A research team led by faculty members at Wayne State University has found that communication between two key memory regions in the brain determines how what we experience becomes part of what we remember, and how As these regions mature, the precise ways in which they interact make us better at forming lasting memories.
The study, “Dissociable Oscillatory Theta Signatures from Memory Formation in the Developing Brain,” was published in the February 15 issue of Current biology.
According to the researchers, it has long been suspected that interactions between the medial temporal lobe (MTL) and the prefrontal cortex (PFC), two regions of the brain that play a key role in supporting memory formation, are responsible for the robust increase in memory. abilities between childhood and adulthood. To understand the nature of these interactions, they examined rare electrocorticographic (ECoG) data recorded simultaneously from MTLs and PFCs in child and adult neurosurgical patients who were attempting to memorize scene images. With these unique data, the researchers examined how MTL-PFC interactions support memory development.
“We started by identifying two distinct brain signals – oscillations that can be thought of as fluctuations in coordinated electrical brain activity, both in theta frequency, a slower theta (~3 Hz) and a higher fast (~7 Hz) – that underlie memory formation in MTL. We then continued to isolate the unique effects that these fast and slow theta oscillations play in MTL-PFC interactions,” said Noa Ofen, Ph.D., an associate professor of psychology in the College of Liberal Arts and Sciences and a faculty member of the Institute of Gerontology, the Merrill Palmer Skillman Institute, and the Translational Neuroscience Program at Wayne State. both oscillations emphasized MTL-PFC interactions, but in unique and complementary ways, and we were excited to also find that these distinct signatures of interactions between memory regions dictai ent if a memory was successfully formed.”
The team then asked whether these signatures of MTL-PFC interactions directly explained better memory in older people compared to younger people, and indeed they found that MTL-PFC interactions immediately preceding the onset of the stage differentiate high-performing adolescents from low-performing adolescents and children, showing direct relationships with memory development.

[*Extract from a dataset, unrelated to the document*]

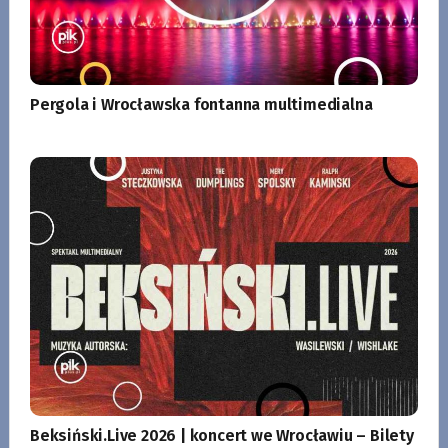
Pergola i Wrocławska fontanna multimedialna
Beksiński.Live 2026 | koncert we Wrocławiu – Bilety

Another finding from the study is that there appear to be age differences in fast and slow theta oscillations – the slow theta frequency slows down with age and the fast rate quickens. This is a critical new finding that has potentially broad implications for understanding brain development and understanding age-related differences in recognition performance.
Curious about the underlying anatomical infrastructure that gives rise to the interactions that support memory, the team paired their findings with diffusion-weighted MRI data from a subset of subjects. They found that the neurophysiological signatures of memory development were linked to the structural maturation of a specific white matter tract – the cingulum.
“Putting the pieces together, this research reveals that key regions of memory interact via two increasingly dissociable mechanisms as memory improves with age,” said Elizabeth Johnson, Ph.D., professor Associate of Medical Social Sciences and Pediatrics at Northwestern University.
“The results suggest that the development of memory is rooted in the development of the brain’s ability to multitask – here, coordinating distinct slow and fast theta networks along the same tract. This tells us something fundamental about the how memory becomes what it is.”
The study’s lead authors are Elizabeth L. Johnson, Ph.D., former Wayne State postdoctoral fellow and assistant professor of medical social sciences and pediatrics at Northwestern University and Noa Ofen, Ph.D., professor Fellow in Psychology and Faculty Member of the Institute of Gerontology, Merrill Palmer Skillman Institute, and Translational Neuroscience Program, Wayne State University. Other co-authors are Wayne State University graduate students Qin Yin and Nolan O’Hara; Dr. Lingfei Tang, postdoctoral student at Wayne State University; and Dr. Eishi Asano and Dr. Justin Jeong, Departments of Pediatrics and Neurology, Wayne State University School of Medicine and Michigan Children’s Hospital.
This research was supported by grants from the National Institutes of Health (NIMH R01MH107512, NINDS R00NS115918, NINDS R01NS64033, and NINDS R01089659.